Looking Back, also known as Anthology, is a triple LP anthology by American soul musician Stevie Wonder, released in 1977 on Motown Records. Since its release in 12-inch triple LP format, it has not been reissued and is considered a limited edition. The album chronicles 40 songs from Wonder’s first Motown period, which precedes the classic period of his critically acclaimed albums.
Between 1963 and the end of 1971, Wonder placed over 25 songs on Billboard Hot 100. Twenty-four of those — including such radio staples as “Fingertips, Pt. 2”, “Uptight (Everything’s Alright)”, “I Was Made to Love Her”, “For Once in My Life”, “My Cherie Amour”, and “Signed, Sealed, Delivered I’m Yours” — appear on Looking Back. Wonder’s recordings in the ’60s stand apart from most Motown acts partially because he was paired with producers and writers who very rarely worked with the Temptations, Supremes, etc. In his early years, Wonder was often produced by Clarence Paul and/or William Stevenson and, during the golden years, by Henry Cosby. Then in 1970, Wonder started producing himself, beginning with Signed, Sealed & Delivered. Most of his singles were written by Wonder himself in tandem with a variety of others, or by Ron Miller. The hits alternated between stomping barn-burners and mid-tempo, understated ballads.
Before the long-awaited Wonder box set, At the Close of a Century, was issued, this triple-album set was the ultimate early Wonder collection. It contains every major hit and many other vital singles from 1962–1971, showing his evolution from Ray Charles’ disciple to assembly-line hitmaker to individualistic artist. Unlike its other anthologies, which have been carved down from three-volume vinyl LPs to double-disc sets, Motown simply deleted this one altogether, although vigilant collectors may be able to obtain it through used record stores.
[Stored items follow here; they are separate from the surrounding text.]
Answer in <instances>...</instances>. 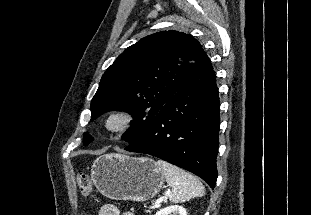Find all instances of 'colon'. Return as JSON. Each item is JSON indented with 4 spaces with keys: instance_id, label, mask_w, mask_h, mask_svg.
<instances>
[{
    "instance_id": "obj_1",
    "label": "colon",
    "mask_w": 311,
    "mask_h": 215,
    "mask_svg": "<svg viewBox=\"0 0 311 215\" xmlns=\"http://www.w3.org/2000/svg\"><path fill=\"white\" fill-rule=\"evenodd\" d=\"M77 181H78L79 189L83 195L91 194L93 187H92L91 179L88 174L80 173L78 175Z\"/></svg>"
}]
</instances>
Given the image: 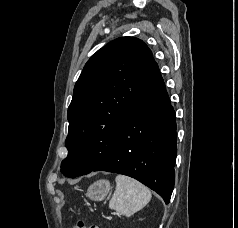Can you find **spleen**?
<instances>
[{"label": "spleen", "mask_w": 238, "mask_h": 228, "mask_svg": "<svg viewBox=\"0 0 238 228\" xmlns=\"http://www.w3.org/2000/svg\"><path fill=\"white\" fill-rule=\"evenodd\" d=\"M115 181L116 189L109 207L120 215L131 217L151 200L150 190L139 181L125 175H118Z\"/></svg>", "instance_id": "obj_1"}]
</instances>
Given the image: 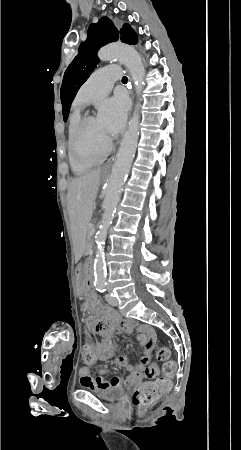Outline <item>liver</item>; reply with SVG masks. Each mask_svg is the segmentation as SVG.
Listing matches in <instances>:
<instances>
[{
	"label": "liver",
	"instance_id": "liver-1",
	"mask_svg": "<svg viewBox=\"0 0 241 450\" xmlns=\"http://www.w3.org/2000/svg\"><path fill=\"white\" fill-rule=\"evenodd\" d=\"M102 168L75 178L68 188L67 206L71 224H89L100 186Z\"/></svg>",
	"mask_w": 241,
	"mask_h": 450
}]
</instances>
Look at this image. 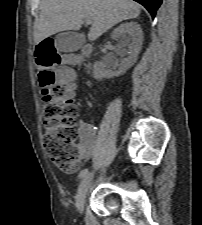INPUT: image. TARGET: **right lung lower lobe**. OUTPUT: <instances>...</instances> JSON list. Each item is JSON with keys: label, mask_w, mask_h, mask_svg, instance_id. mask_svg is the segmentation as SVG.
Listing matches in <instances>:
<instances>
[{"label": "right lung lower lobe", "mask_w": 202, "mask_h": 225, "mask_svg": "<svg viewBox=\"0 0 202 225\" xmlns=\"http://www.w3.org/2000/svg\"><path fill=\"white\" fill-rule=\"evenodd\" d=\"M142 4L151 14L152 18L155 17L156 11L162 3V0H135Z\"/></svg>", "instance_id": "98d812e1"}]
</instances>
It wouldn’t be until 1999’s At the Close of a Century that another Stevie Wonder anthology which included material from this period would be released.
This compilation marks the first release of Stevie Wonder’s 1967 original recording of “Until You Come Back To Me (That’s What I’m Gonna Do),” which was a 1973 hit for Aretha Franklin. It’s also the only collection of his to feature material from his instrumental album Eivets Rednow.